Available records -
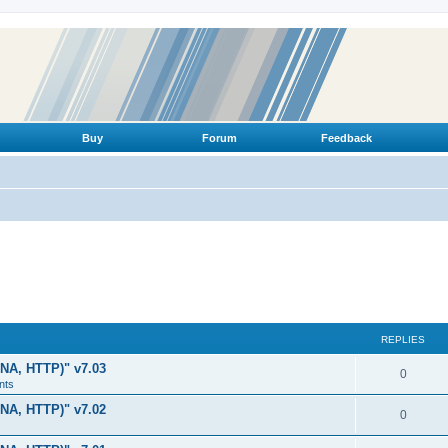
Buy
Forum
Feedback
REPLIES
LNA, HTTP)" v7.03
R
0
nts
e
LNA, HTTP)" v7.02
R
0
p
e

What you have to do -
Nothing but an exact copy of the data above, minus its pictures, should appear in the response.

Reply to the exercise -
Buy
Forum
Feedback
REPLIES
LNA, HTTP)" v7.03
R
0
nts
e
LNA, HTTP)" v7.02
R
0
p
e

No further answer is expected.